- **The task**
For every line in the data below that contains "toujours", copy the line.

(Page-level text extractions)
· · ·

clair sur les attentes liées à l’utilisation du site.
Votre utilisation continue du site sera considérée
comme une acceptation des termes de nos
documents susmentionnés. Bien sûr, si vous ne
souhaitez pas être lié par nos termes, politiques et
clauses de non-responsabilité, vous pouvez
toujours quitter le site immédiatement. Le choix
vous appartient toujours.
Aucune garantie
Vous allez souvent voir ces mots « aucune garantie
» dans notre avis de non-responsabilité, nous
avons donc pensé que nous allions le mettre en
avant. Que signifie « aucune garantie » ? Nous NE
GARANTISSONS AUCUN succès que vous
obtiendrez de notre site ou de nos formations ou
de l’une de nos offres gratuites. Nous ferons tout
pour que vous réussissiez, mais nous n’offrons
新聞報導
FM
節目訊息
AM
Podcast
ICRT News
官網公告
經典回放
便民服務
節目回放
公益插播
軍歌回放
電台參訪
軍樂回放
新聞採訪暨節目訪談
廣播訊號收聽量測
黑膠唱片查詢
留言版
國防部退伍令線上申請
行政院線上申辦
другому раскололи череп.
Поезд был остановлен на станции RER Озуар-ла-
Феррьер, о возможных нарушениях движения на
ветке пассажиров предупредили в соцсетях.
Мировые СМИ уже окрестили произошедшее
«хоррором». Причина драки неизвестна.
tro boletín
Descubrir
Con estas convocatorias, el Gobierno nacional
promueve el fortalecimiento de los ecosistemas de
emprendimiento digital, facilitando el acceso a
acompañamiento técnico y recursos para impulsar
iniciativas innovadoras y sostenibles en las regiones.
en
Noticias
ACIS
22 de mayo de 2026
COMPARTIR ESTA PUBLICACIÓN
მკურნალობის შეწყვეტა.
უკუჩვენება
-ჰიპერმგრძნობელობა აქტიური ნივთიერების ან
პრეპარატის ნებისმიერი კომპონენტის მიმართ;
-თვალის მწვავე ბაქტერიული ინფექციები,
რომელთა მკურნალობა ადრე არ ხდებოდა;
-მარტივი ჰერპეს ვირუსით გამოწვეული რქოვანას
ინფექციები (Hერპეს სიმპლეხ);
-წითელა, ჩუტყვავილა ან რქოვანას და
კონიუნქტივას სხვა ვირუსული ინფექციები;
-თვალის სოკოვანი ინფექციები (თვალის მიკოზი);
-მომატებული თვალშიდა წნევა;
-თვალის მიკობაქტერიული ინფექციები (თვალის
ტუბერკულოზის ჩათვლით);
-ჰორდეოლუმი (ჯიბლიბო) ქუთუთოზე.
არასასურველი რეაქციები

· · ·

- **Solution for this exercise**
toujours quitter le site immédiatement. Le choix
vous appartient toujours.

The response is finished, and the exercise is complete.